MATERIAL SUPPLIED section start

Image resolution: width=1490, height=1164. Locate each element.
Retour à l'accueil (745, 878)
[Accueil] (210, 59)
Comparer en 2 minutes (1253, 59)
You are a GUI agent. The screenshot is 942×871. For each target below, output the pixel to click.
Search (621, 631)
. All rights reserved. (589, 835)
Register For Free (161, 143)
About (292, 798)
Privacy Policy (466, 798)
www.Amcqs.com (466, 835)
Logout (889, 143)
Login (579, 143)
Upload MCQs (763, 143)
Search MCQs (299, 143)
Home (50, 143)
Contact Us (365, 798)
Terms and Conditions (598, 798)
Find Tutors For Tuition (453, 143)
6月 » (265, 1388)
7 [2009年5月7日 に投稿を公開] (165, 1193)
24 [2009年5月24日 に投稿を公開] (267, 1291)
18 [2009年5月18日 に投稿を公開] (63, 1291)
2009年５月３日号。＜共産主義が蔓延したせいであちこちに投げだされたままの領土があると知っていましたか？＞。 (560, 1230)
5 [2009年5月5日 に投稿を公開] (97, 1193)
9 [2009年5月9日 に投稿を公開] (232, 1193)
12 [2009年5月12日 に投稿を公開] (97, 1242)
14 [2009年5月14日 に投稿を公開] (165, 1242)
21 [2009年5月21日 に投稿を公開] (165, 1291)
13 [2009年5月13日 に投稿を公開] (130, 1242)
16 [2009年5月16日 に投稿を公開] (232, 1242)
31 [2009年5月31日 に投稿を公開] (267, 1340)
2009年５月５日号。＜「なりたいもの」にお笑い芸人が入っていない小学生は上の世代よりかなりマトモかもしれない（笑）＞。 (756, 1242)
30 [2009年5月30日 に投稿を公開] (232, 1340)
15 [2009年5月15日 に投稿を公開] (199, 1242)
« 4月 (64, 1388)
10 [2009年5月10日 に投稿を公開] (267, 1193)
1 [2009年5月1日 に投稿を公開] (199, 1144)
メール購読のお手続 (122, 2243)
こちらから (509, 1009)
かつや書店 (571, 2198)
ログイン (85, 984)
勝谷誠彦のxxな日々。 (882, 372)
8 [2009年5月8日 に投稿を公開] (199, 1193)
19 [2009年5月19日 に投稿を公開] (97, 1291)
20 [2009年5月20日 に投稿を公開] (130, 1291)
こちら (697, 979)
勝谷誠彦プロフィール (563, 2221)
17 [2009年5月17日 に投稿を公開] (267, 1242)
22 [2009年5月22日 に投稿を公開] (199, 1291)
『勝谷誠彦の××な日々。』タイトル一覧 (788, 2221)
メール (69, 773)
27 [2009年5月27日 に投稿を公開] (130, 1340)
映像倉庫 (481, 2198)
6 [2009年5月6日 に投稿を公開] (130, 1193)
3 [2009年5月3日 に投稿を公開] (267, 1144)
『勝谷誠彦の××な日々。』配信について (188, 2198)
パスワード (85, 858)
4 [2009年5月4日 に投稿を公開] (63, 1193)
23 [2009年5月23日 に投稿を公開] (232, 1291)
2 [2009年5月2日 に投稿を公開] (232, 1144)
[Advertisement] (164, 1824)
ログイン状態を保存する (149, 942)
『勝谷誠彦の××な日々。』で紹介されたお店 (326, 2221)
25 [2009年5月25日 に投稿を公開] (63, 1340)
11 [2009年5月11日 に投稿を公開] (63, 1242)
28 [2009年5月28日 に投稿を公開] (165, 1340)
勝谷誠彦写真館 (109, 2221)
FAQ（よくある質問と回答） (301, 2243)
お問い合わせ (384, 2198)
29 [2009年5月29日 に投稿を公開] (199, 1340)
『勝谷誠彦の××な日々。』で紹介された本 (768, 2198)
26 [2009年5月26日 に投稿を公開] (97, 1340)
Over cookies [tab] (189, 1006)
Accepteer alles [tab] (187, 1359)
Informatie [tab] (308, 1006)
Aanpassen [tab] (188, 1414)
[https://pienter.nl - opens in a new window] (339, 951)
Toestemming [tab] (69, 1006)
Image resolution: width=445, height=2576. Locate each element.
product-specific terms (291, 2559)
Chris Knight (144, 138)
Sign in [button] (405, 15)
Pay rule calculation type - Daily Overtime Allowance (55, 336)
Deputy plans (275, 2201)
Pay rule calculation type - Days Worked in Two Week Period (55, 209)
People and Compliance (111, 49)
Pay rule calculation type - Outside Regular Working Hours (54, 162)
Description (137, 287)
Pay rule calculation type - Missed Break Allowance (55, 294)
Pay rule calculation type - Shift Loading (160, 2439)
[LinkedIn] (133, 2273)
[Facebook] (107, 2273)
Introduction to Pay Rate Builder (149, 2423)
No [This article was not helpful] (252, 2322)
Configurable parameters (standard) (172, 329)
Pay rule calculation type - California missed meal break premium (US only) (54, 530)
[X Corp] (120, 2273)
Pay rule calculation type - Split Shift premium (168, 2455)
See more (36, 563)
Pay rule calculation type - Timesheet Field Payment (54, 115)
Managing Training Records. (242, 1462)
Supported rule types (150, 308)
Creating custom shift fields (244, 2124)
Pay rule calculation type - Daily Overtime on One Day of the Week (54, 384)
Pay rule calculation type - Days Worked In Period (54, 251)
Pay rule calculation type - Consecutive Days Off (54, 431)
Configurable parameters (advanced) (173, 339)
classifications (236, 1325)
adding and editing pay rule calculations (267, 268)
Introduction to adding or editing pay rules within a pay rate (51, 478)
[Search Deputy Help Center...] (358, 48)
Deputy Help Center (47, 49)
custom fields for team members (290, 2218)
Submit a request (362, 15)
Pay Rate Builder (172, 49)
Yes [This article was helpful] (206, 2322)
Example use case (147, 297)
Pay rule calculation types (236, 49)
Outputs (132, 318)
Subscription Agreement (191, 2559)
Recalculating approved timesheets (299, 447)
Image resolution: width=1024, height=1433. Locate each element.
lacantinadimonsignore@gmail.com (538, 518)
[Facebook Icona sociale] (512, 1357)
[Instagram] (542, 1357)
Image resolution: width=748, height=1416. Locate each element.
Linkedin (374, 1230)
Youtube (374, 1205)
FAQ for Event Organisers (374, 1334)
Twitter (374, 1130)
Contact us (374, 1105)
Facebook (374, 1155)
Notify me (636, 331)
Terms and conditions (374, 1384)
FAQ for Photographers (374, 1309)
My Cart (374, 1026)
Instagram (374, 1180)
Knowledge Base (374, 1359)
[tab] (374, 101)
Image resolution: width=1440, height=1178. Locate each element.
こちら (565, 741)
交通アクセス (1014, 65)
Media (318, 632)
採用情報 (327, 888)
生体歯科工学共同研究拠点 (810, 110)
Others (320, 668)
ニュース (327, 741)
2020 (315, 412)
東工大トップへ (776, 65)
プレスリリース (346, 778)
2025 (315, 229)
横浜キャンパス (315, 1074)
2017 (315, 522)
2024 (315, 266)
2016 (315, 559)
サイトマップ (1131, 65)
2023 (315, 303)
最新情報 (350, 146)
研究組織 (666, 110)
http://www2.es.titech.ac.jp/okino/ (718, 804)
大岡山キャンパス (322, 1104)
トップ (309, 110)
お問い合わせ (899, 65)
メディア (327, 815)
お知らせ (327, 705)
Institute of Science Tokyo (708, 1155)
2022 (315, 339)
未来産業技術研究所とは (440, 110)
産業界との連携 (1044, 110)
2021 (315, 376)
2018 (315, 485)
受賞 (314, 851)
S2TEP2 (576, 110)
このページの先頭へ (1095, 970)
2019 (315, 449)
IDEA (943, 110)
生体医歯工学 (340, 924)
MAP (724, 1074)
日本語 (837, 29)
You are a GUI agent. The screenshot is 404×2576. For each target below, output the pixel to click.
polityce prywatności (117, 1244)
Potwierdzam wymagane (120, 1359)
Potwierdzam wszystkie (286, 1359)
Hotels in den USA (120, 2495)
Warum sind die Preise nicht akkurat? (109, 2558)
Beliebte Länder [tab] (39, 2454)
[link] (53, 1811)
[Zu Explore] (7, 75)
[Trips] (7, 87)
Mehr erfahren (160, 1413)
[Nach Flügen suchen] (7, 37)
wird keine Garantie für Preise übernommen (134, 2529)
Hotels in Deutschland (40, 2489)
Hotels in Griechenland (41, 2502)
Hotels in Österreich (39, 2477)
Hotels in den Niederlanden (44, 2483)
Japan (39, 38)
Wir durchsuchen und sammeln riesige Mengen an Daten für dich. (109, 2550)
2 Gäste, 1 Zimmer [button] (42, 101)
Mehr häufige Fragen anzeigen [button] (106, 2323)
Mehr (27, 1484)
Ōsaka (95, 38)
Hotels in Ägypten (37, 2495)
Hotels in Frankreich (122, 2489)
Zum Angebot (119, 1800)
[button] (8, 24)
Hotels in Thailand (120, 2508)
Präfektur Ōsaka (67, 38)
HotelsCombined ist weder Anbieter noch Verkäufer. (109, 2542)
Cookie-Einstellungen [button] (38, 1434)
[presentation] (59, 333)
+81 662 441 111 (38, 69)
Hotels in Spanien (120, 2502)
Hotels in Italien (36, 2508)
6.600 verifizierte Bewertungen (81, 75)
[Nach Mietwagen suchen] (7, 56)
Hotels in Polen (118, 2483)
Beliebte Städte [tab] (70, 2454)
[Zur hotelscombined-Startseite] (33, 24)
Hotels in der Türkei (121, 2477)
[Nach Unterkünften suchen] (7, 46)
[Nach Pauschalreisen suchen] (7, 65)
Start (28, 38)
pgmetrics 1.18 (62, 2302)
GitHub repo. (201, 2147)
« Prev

MATERIAL SUPPLIED section end

- TASK STATEMENT -
The answer must be the number of lines in the records where the string "Facebook" is found, stated alone.

- OUTPUT FOR THIS TASK -
3